When Communication becomes a Miscommunication
Sometimes, even with the best will in the world, miscommunication can occur. As the playwright, George Bernard Shaw remarked:
‘The single biggest problem in communication is the illusion that it has taken place.’
This quotation always makes me smile because it’s so true.
Even now, as I write this blog, in the earnest hope that it makes sense to whoever is reading it, the very language I use is a minefield. Leaving aside the content of what I’m trying to say, there are many other potential pitfalls. Are the sentences too long, the paragraphs too dense, the words too wordy or the references too obscure? Have I held your attention? Or are you skim-reading to the end?
Communication is a form of exchange from one mind to another. It relies as much on reading as upon writing, on listening as speaking. At this moment in time, I’ve no idea if the thoughts within this blog have been adequately communicated or not. I may strive for clarity, but true clarity will only exist if you have been able to understand what I’ve said.
This means that we must be very mindful of how we communicate and consider the different people to whom we are speaking: their backgrounds, interests, experiences, skills, and needs.
How Communication can build Community
As colleagues who work in an educational setting, we are already aware of the importance of effective communication. We modulate our language, perhaps even without thinking, to ensure that the children in our schools can understand, learn from and respond to what we’re saying.
Within the OWN Trust too, there are a whole host of ways in which communication between staff is facilitated: in meetings, emails, newsletters, and informal conversations. The challenge is to keep improving how we communicate so that it is reciprocal, dynamic, and meaningful, and encourages that two-way exchange that produces solutions, innovations, and cohesion.
The OWN Trust Community Working Party (with which I am involved, alongside Carly Pearson, Jo Simmons, and Kelly Fenton-Bradshaw) recognises that communication across three sites and with a variety of different people (staff, parents, and children) can be daunting.
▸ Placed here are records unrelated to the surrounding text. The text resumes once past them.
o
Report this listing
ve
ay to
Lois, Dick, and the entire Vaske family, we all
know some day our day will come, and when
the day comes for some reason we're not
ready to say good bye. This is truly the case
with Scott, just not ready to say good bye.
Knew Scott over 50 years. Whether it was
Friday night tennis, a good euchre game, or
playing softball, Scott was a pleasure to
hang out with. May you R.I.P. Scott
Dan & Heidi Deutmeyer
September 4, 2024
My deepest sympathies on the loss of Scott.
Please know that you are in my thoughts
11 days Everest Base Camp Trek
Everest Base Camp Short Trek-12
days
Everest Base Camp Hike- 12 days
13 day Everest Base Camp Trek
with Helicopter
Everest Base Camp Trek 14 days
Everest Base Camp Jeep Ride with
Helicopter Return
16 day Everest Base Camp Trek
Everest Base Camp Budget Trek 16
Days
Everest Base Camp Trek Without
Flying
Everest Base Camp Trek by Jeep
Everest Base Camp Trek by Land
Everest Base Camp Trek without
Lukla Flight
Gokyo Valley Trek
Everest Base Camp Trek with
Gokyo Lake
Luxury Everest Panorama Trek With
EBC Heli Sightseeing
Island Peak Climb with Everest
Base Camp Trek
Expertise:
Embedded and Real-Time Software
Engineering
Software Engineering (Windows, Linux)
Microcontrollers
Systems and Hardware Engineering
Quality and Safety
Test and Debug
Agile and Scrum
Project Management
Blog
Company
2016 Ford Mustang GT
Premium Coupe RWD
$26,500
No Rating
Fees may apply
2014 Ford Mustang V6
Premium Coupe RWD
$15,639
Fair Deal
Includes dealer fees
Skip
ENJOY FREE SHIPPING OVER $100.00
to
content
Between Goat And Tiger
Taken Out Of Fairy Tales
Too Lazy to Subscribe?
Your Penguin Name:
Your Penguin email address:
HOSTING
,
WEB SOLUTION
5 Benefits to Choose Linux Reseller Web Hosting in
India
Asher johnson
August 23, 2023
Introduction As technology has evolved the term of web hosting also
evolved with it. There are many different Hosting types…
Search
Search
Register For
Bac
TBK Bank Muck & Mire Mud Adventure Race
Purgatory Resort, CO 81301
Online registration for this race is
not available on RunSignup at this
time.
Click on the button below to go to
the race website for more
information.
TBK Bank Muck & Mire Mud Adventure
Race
It’s all very well having exciting events taking place, but how do we make sure that everyone knows about them?
Over the next few months, we’ll be putting together a set of OWN Trust Communication Guidelines to ensure that the way we impart and exchange information is effective. Often, there is more than one way to reach people, and it will be important to offer a range of ways for you to hear about what is happening within the community of which you are a vital part.
As Rollo May, the American psychologist commented:
‘Communication leads to community: that is, understanding, intimacy, and mutual valuing.’
If you’ve reached the end of this blog, then thank you - we’ve already made one step on the way to understanding, and if you’ve any comments or questions you'd like to communicate back to me, please let me know.